On Mon, 2002-08-05 at 21:58, Paul Scott wrote:
> Erwin Burgstaller wrote:
> > On Mon, Aug 05, 2002 at 01:59:48PM -0500, Jacob S. wrote:
> > 
> >>Does anyone know how I could share the archive of downloaded .deb files
> >>on my computer, with the other 4 debian boxes I have on my internal lan
> >>at my house? I have a dsl line, so it's not really a big problem to
> >>download the files multiple times, but it'd still be more convenient,
> >>especially when trying to upgrade from potato to woody. :-)
> > 
> > 
> > Install apt-proxy.
> 
> I installed apt-proxy some time ago and didn't quite get it to work and 
> then didn't have the time to follow up.  I believe this is because I 
> don't really know what it does.  I read all the documentation which told 
> me what to do but since I don't really know what it does when something 
> went wrong I didn't how to logically think about fixing it.  This is 
> exactly the problem I have with iptables even though with help I was 
> able to get a simple firewall.
> 
> I am an experienced programmer and I will consider reading the source 
> but can anyone suggest somewhere that explains how these things actually 
> work?

I had the same problem when starting on some linux subjects.

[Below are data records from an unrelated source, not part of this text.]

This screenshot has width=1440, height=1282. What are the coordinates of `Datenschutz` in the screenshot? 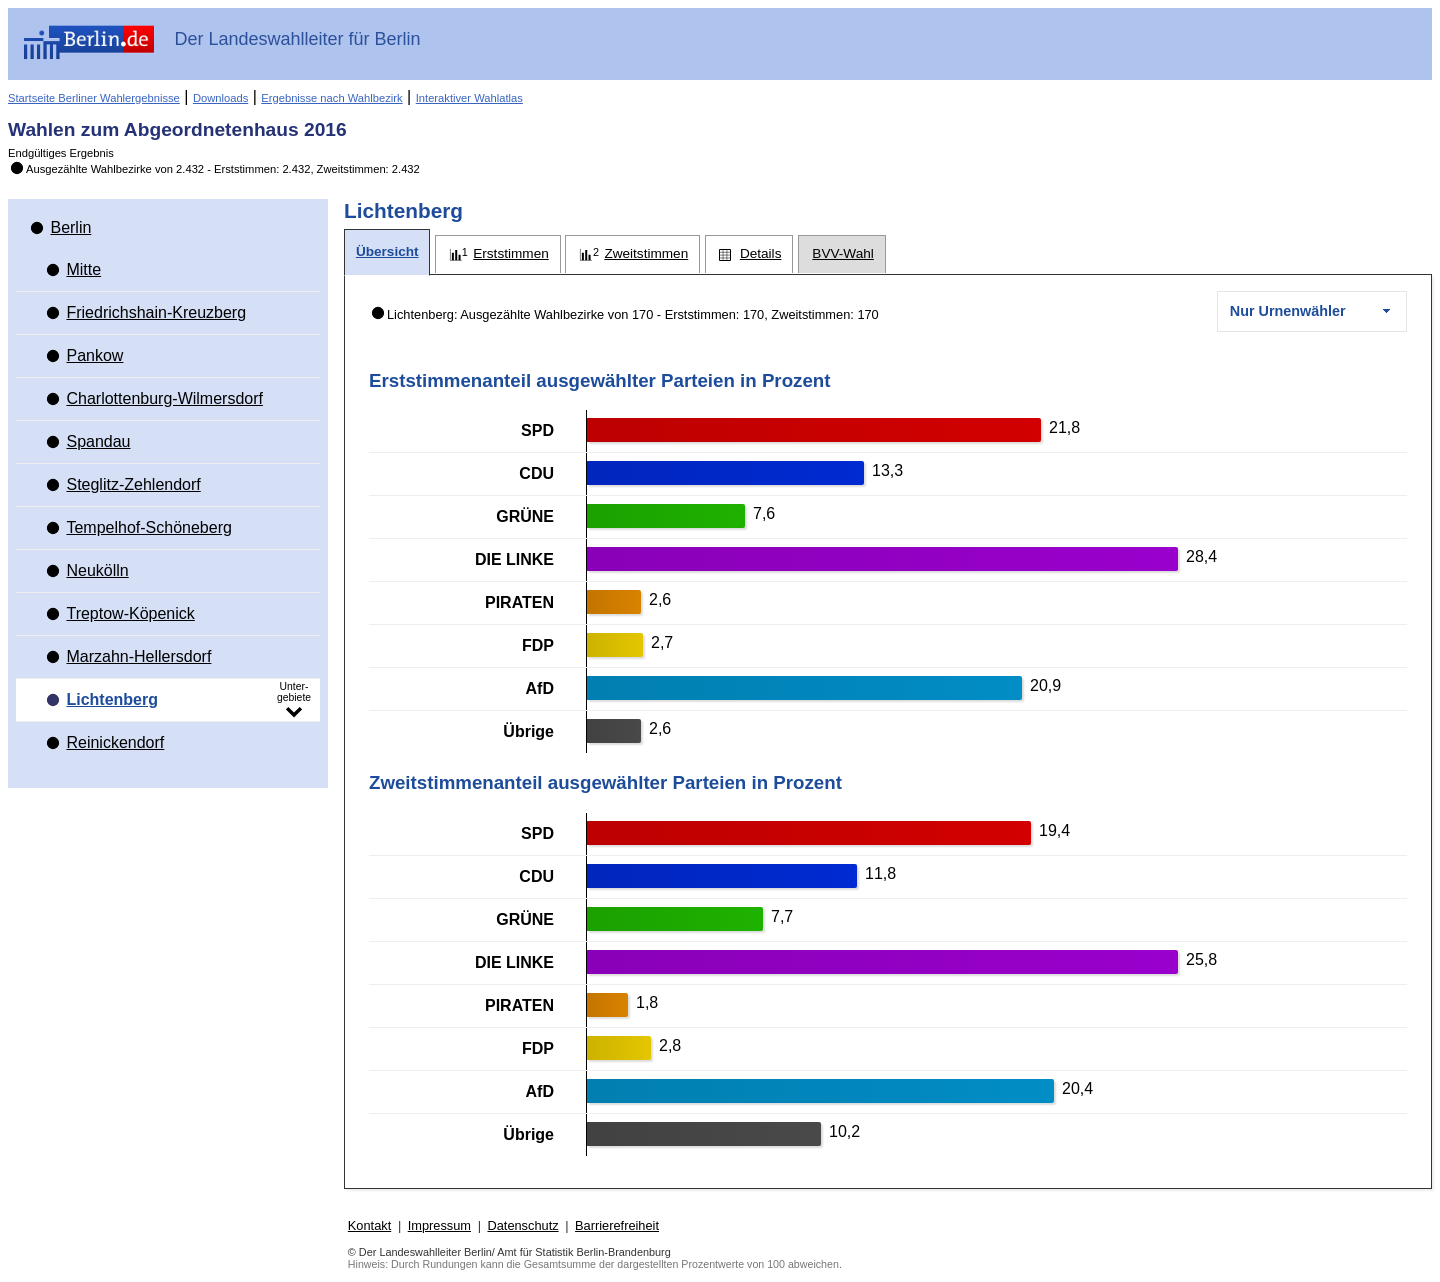 It's located at (522, 1225).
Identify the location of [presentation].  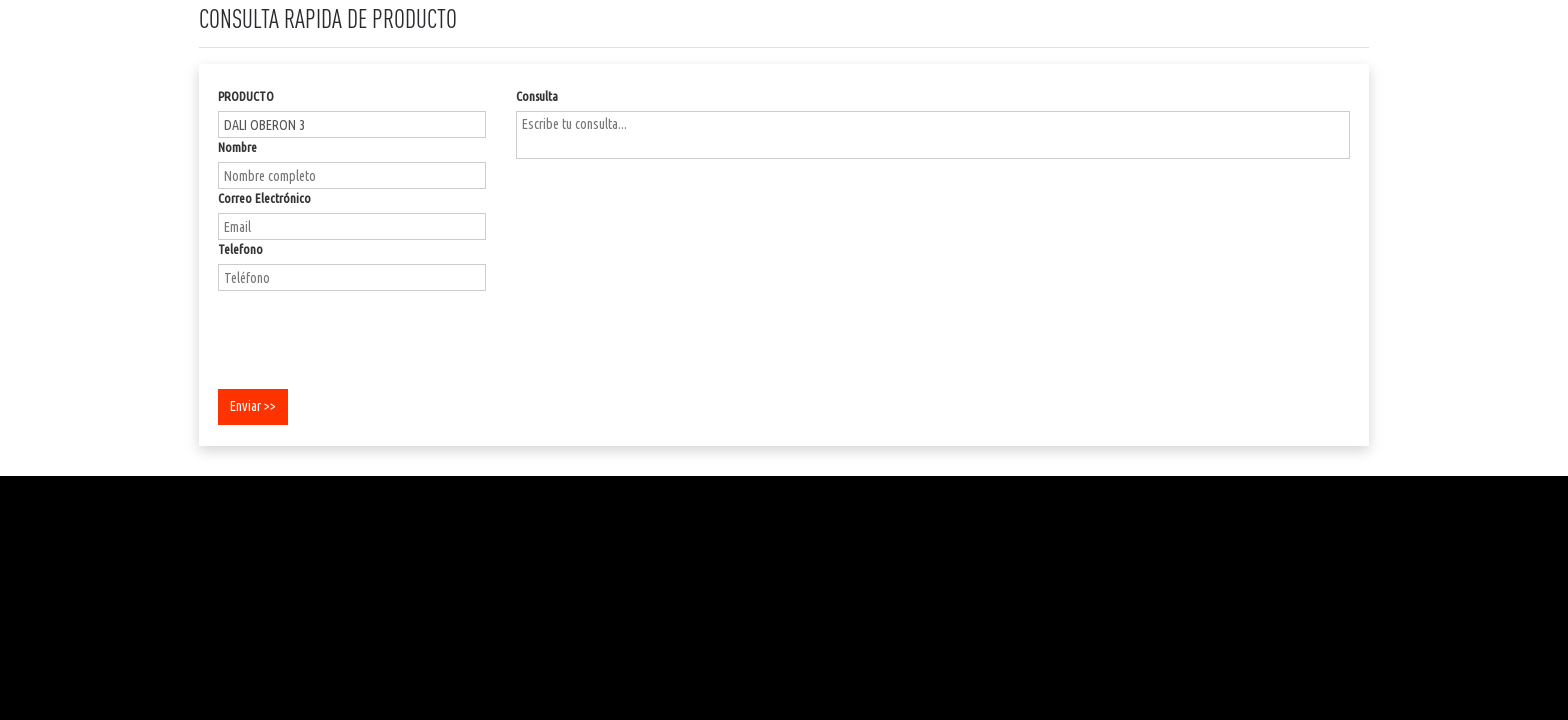 (370, 337). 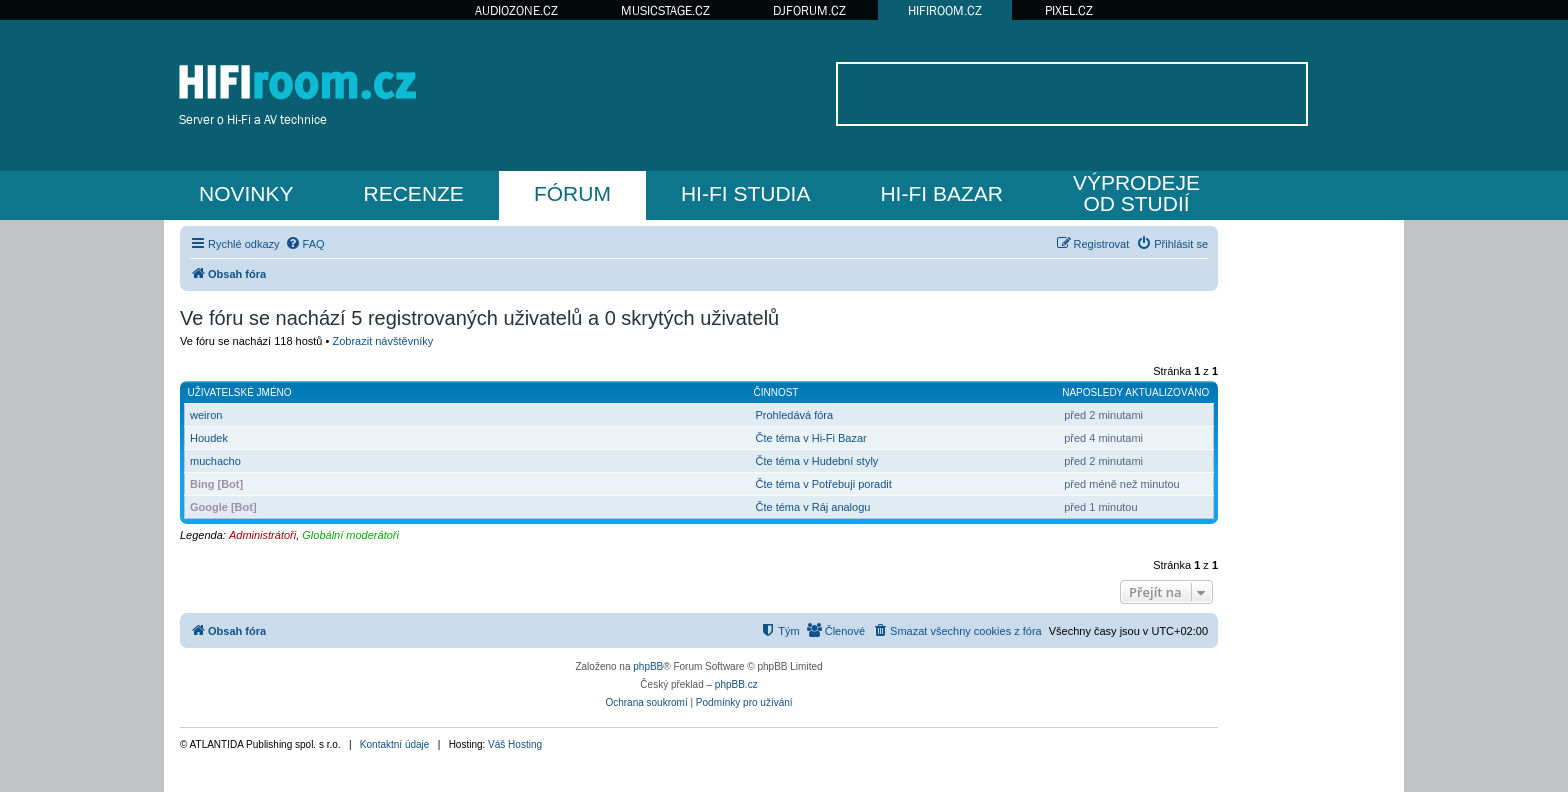  What do you see at coordinates (262, 535) in the screenshot?
I see `Administrátoři` at bounding box center [262, 535].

This was
during my initiation into Linux. What I found was that everyone thinks
differently in linux and tackled problems differently from the MS world
- which in my mind was a good thing cos problems were getting fixes
intead of just workarounds.

On the other hand, a lot of the stuff in linux was waaaayyyy too
powerful for a newbie to handle out of the box. I had to spend a few
days reading documentation from several different places to basically
understand how to get iptables to work and then fiddling about to
understand it better. 

I think that netfilter.samba.org has a lot of details on how iptables
work like the Netfilter Hacking HOWTO.